Jay Bahadur

In June 2020, a dhow named Al Bari 2 was seized in the Gulf of Aden by Saudi naval forces while reportedly transporting a consignment of arms from the Persian Gulf to Houthi insurgents in Yemen.

The GI-TOC’s investigation into the Al Bari 2 seizure revealed the first known instance of a transnational trafficking network based in Somalia involved in the transfer of arms from Iran to the Houthis. The head of this network is a self-proclaimed agent for a Yemeni arms supplier with links to al-Qaeda and the Islamic State in Yemen.

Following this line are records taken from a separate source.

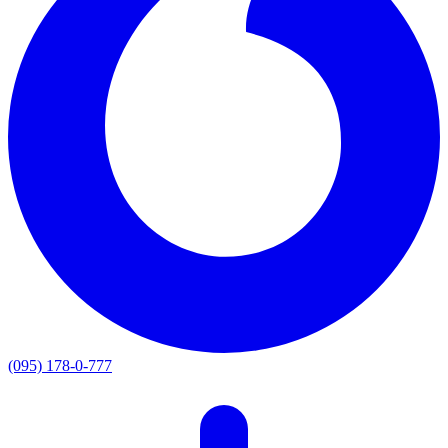
(095) 178-0-777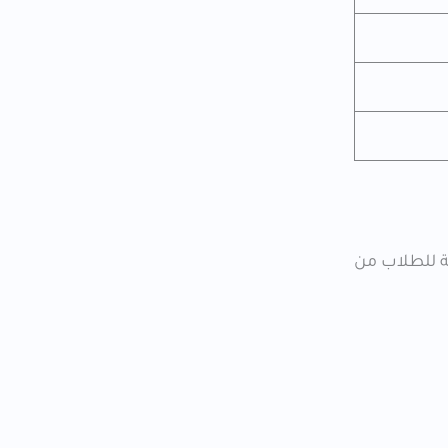
حة للطلاب من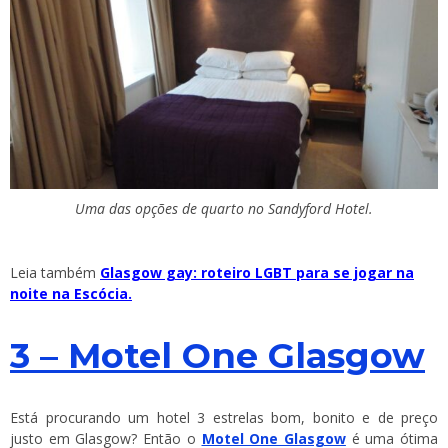
Uma das opções de quarto no Sandyford Hotel.
Leia também
Glasgow gay: roteiro LGBT para se jogar na
noite na Escócia.
3 – Motel One Glasgow
Está procurando um hotel 3 estrelas bom, bonito e de preço
justo em Glasgow? Então o
Motel One Glasgow
é uma ótima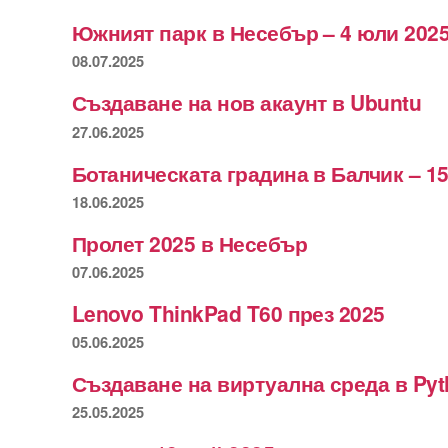
Южният парк в Несебър – 4 юли 2025
08.07.2025
Създаване на нов акаунт в Ubuntu
27.06.2025
Ботаническата градина в Балчик – 15
18.06.2025
Пролет 2025 в Несебър
07.06.2025
Lenovo ThinkPad T60 през 2025
05.06.2025
Създаване на виртуална среда в Py
25.05.2025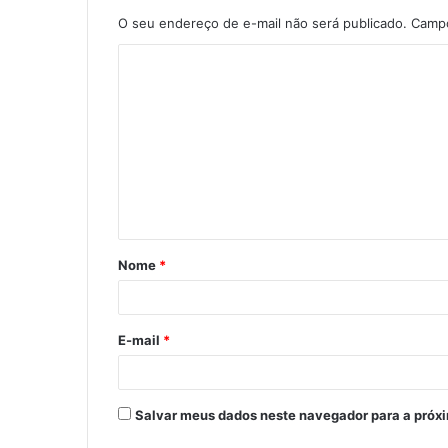
O seu endereço de e-mail não será publicado.
Campo
C
o
m
e
n
t
á
Nome
*
r
i
o
E-mail
*
*
Salvar meus dados neste navegador para a próx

US Secretary of State, Mike Pompeo, highlighted the Al Bari 2 seizure as evidence that the UN conventional arms embargo on Iran – which expired on 18 October 2020 according to other Security Council members – should be extended to prevent Iran from arming the Houthis and its other proxies. Washington maintains that the terms of the 2015 Joint Comprehensive Plan of Action (JCPOA, or the ‘Iran nuclear deal’) had allowed it to unilaterally re-impose UN sanctions on Iran in September, under a process known as ‘snapback’.

However, it is unlikely that UN arms restrictions would be effective at deterring sophisticated, transnational networks such as the one responsible for the Al Bari 2 arms shipment. Attempting to salvage the JCPOA is a more viable strategy towards reducing arms trafficking to the Houthis.

While the victory for the Democrats in the US election presents an opportunity for the US to re-join the JCPOA, the recent assassination of Mohsen Fakhrizadeh, a senior official in Iran’s nuclear program, may create additional roadblocks to salvaging the deal.